The interest in horror movies and in particular those zombie movies, that was something we were into, and some of the bands we liked were into it, too, so it made perfect sense to have our band be named after that kind of stuff. It's about zombies. A cannibal corpse is a flesh-eating zombie. That's it.
Your lyrics have been pretty controversial, probably not as much in the last 10 years or so as they were in the '90s. I want you to defend Cannibal Corpse's lyrics and image.
For me, it's no different than if somebody made a movie based on something offensive or gross. If you're going to have good horror, the imagery is going to be ugly sometimes. You could make a movie, like Irreversible--I don't think I'm giving anything away to say, 'Spoiler alert, there's a rape in Irreversible--that movie, that's got some very intense and ugly imagery in it. But would it be as good of a movie without that? That's the way we look at our lyrics.

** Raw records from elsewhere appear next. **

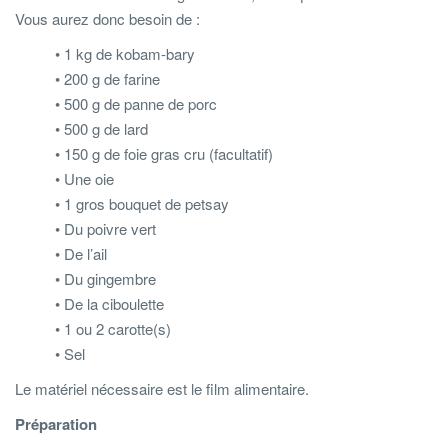
Vous aurez donc besoin de :
• 1 kg de kobam-bary
• 200 g de farine
• 500 g de panne de porc
• 500 g de lard
• 150 g de foie gras cru (facultatif)
• Une oie
• 1 gros bouquet de petsay
• Du poivre vert
• De l’ail
• Du gingembre
• De la ciboulette
• 1 ou 2 carotte(s)
• Sel
Le matériel nécessaire est le film alimentaire.
Préparation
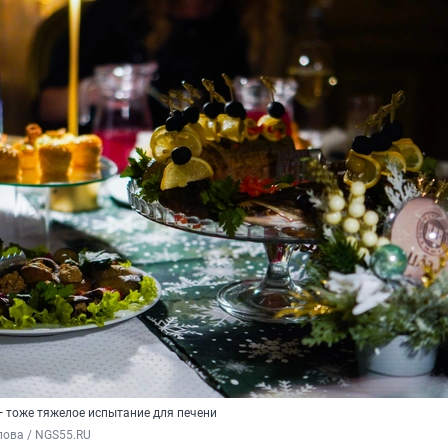
— тоже тяжелое испытание для печени
пова / NGS55.RU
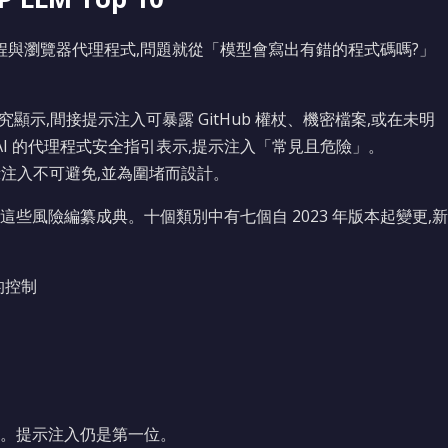
工作流程與瀏覽器代理程式,問題就從「模型會寫出有錯的程式碼嗎?」
」
全研究顯示,間接提示注入可暴露 GitHub 權杖、機密檔案,或在未明
AI 的代理程式安全指引表示,提示注入「常見且危險」。
提示注入不可避免,並為圍堵而設計。
年版)**將這些風險編纂成典。十個類別中有七個自 2023 年版本起變更,新
的控制
。提示注入仍是第一位。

We've got some intense and ugly lyrics, but if we self-censor, I don't know--we need to be able to express ourselves. I think as long as we let people know that no, we don't think that what's happening in our songs is good. We absolutely don't. We don't want to condone actual violence in any way. But as far as having violence in our songs, extreme violence--sometimes extremely gory, reprehensible violence--is represented in our songs, or depicted in our songs, I should say. That stuff is necessary for the song to be the way it is. Even though we don't enact it in any way, our songs wouldn't be the same without it.
We wouldn't want to make vanilla, safe songs. We need to have the option to use extreme violence if the song calls for it. Like I said, we always want to make clear that we don't condone actual violence. It's just something that works with the music we're writing. If you're writing extreme music, it stands to reason you should have extreme lyrics as well, and they just match. That's the way we've always looked at it. The kind of music we're writing sounds like somebody being torn apart--"Shredded Human" sounds like somebody getting shredded, you know what I mean? That's from the very first song on the first album. If the music calls for it, we don't want to limit our lyrics. But we always make it clear that it's strictly a fictional thing and that we aren't condoning violence in any way.